Material provided Start Marker

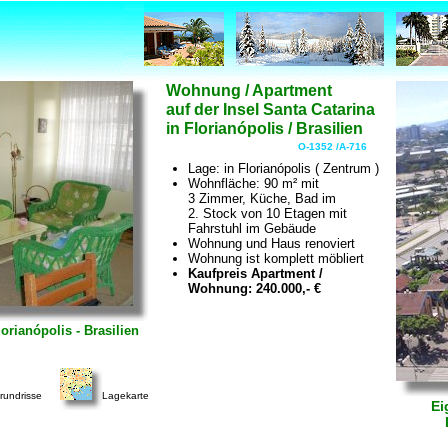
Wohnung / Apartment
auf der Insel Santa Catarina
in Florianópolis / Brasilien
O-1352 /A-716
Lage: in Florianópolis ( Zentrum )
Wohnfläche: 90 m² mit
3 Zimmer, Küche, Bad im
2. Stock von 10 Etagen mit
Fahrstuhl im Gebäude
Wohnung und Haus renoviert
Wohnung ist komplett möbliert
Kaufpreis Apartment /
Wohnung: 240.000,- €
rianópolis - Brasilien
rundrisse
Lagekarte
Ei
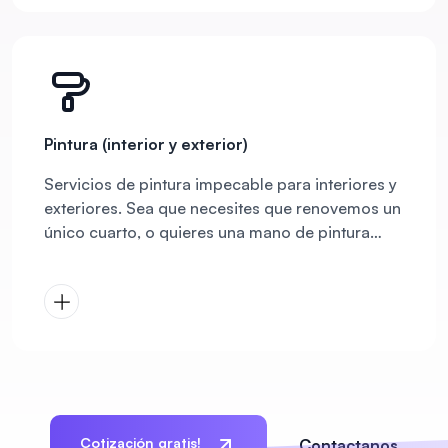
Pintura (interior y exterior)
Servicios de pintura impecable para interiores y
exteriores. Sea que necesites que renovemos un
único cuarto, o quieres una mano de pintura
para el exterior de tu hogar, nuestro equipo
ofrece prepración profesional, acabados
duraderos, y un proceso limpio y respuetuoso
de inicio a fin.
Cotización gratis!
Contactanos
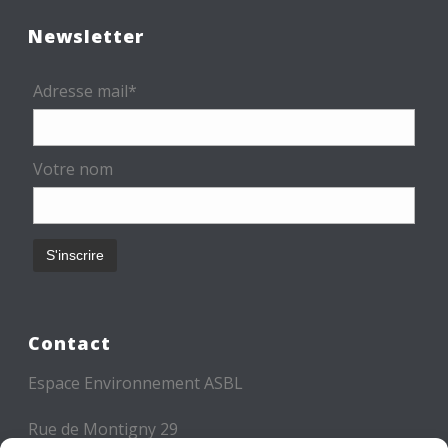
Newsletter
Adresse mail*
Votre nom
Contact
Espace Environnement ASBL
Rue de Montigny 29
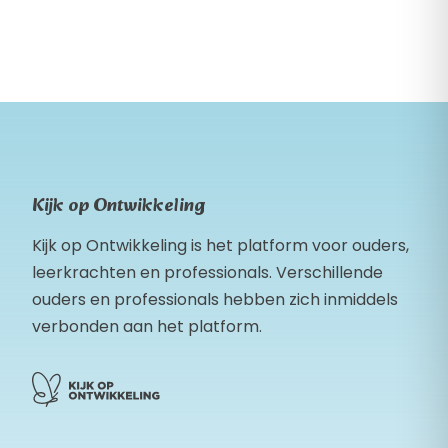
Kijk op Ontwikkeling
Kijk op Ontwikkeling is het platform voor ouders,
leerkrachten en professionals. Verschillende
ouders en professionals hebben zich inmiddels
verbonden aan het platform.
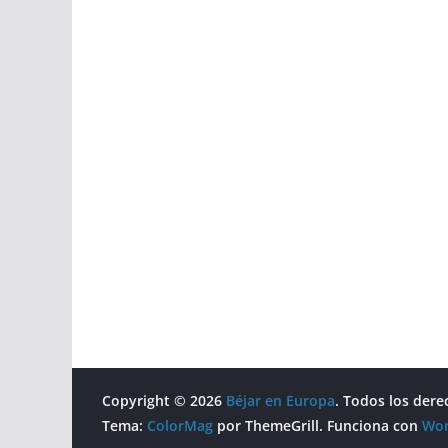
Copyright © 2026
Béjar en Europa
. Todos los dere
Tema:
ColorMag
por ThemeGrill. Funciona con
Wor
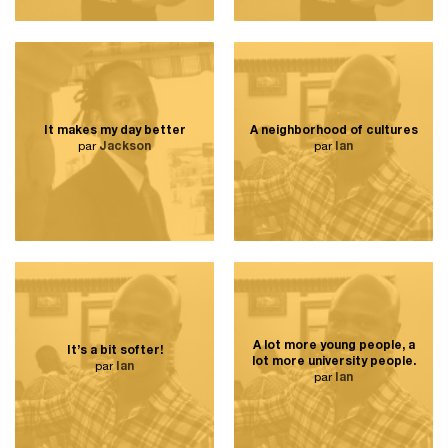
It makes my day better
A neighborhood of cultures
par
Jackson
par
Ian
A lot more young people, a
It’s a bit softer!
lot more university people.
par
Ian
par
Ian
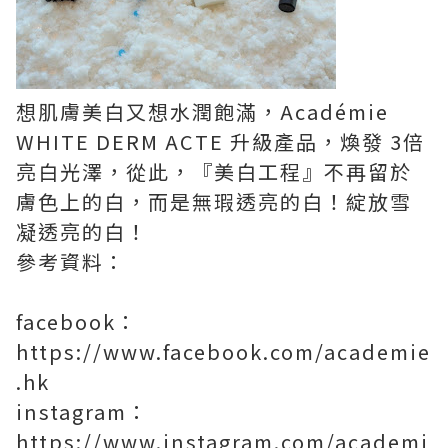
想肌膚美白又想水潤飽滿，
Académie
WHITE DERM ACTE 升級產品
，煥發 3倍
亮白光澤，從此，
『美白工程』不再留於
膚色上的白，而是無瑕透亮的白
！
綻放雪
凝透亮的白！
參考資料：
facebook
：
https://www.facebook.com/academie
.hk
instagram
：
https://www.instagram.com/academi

Material provided End Marker
Material provided Start Marker

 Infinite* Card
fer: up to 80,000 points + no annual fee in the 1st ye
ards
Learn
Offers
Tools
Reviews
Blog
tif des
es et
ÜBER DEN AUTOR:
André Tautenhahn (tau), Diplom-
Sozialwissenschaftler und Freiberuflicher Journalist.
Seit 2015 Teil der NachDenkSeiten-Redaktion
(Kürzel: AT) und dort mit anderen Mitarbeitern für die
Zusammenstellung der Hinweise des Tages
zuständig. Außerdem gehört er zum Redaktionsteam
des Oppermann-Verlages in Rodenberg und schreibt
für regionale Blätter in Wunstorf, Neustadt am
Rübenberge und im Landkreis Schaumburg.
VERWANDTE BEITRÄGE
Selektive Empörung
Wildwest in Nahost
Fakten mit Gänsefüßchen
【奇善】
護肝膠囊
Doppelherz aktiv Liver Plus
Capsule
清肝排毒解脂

Material provided End Marker

Assignment: Lines holding the word "people" should be copied from the entries above.

Result of the task:
A lot more young people, a
lot more university people.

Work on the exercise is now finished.